March 28, 2002
Arthritis Drug Should Be Removed From Market
Arava Linked to Liver Complications and Deaths, Public Citizen Tells FDA
WASHINGTON, D.C. - A prescription arthritis drug has been linked to an
alarmingly high number of severe liver problems, including deaths, since it came
to the market in 1998 and should be taken off the market immediately, the
consumer group Public Citizen said today in a petition to the Food and Drug
Administration (FDA).
Arava, also known as leflunomide and produced by Aventis, was first marketed
in the United States in September 1998 to treat rheumatoid arthritis. Over the
next three years, it was associated with at least 130 cases of severe liver
toxicity, including 56 hospitalizations and 12 deaths, according to FDA data.
Two of those who died were in their 20s.
"To have this many deaths and severe reactions over such a short time is
truly disturbing." said Dr. Sidney Wolfe, director of Public Citizen's Health
Research Group, which submitted the petition. "When there are other treatments
that are more effective and don't endanger patients as much as this drug, there
is absolutely no reason for the FDA to keep Arava on the market."
In a comparison between Arava and methotrexate, which is an equally or more
effective drug for treatment of rheumatoid arthritis, Public Citizen found that
over the three-year period it has been on the market, Arava was linked to six
times more cases of fatal liver toxicity and 13 times more reports of
hypertension than methotrexate, although there were 6.8 million (5.5 times) more
prescriptions filled for methotrexate than Arava during that time. Additionally,
Arava has been associated with 12 cases of the life-threatening autoimmune
disease Stevens-Johnson Syndrome, and methotrexate with none.
Another danger of the drug is that it remains in body tissues for an
extremely long time. Warnings already on its packaging suggest that byproducts
could remain in the body for months, so that even if patients stopped the drug
after an adverse reaction started, the damage could continue to affect patients
for months.
Public Citizen's petition is supported by Dr. David E. Yocum, director of the
Arizona Arthritis Center at Arizona Health Sciences Center, who recently ended a
tenure as chair of the FDA's Arthritis Drugs Advisory Committee. Yocum said he
agrees that the drug should be withdrawn from the market.

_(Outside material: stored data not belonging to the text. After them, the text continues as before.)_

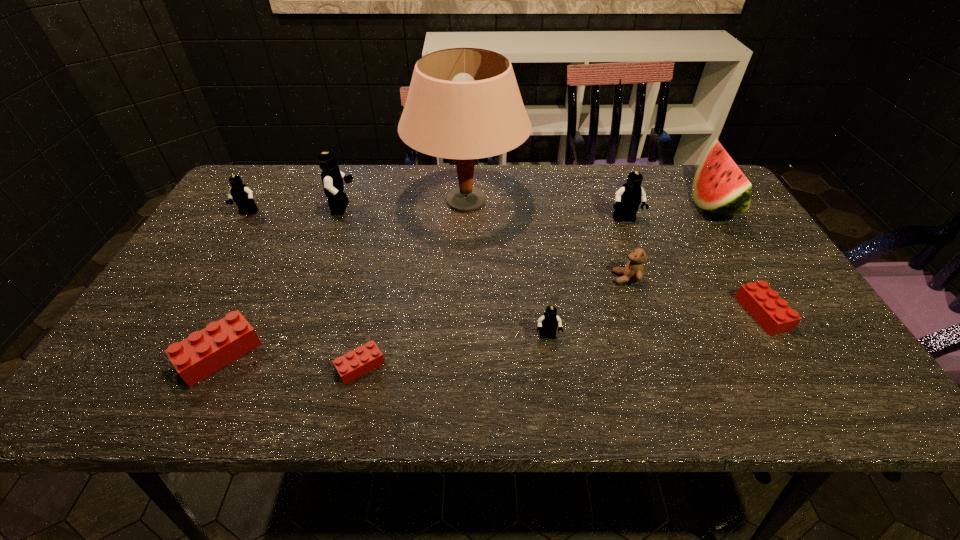 Locate an element on the screen. the tallest object is located at coordinates 463,103.

Locate an element on the screen. This screenshot has width=960, height=540. lampshade is located at coordinates (463, 103).

Identify the location of the biggest black Lego. (332, 178).

Locate an element on the screen. the eighth object from right to left is located at coordinates (332, 178).

The height and width of the screenshot is (540, 960). Find the location of `watermelon`. watermelon is located at coordinates (719, 186).

I want to click on the sixth Lego from left to right, so click(628, 198).

The height and width of the screenshot is (540, 960). I want to click on the rightmost black Lego, so 628,198.

What are the coordinates of `the leftmost black Lego` in the screenshot? It's located at (x=240, y=193).

The height and width of the screenshot is (540, 960). Identify the location of the third biggest black Lego. (240, 193).

Where is `teddy bear`? The image size is (960, 540). teddy bear is located at coordinates (633, 271).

"I do not believe that the general rheumatologist understands or has any
knowledge about these serious and potentially life-threatening complications,"
Yocum said in a letter to Wolfe. "I also agree that providing a black box
warning concerning these issues may not be effective since no one can predict
who will suffer from these complications."
Yocum has recently reported to the FDA the death of one of his patients from
acute liver failure after using Arava.
After similar serious reactions to leflunomide in Europe, the European Agency
for the Evaluation of Medicinal Products issued an urgent warning last year to
patients and doctors about the drug's toxicity.
"Before it was approved by the FDA, there was evidence that leflunomide led
to liver complications, and now the dangers are even clearer," Wolfe said. "No
more patients should be subjected to these risks."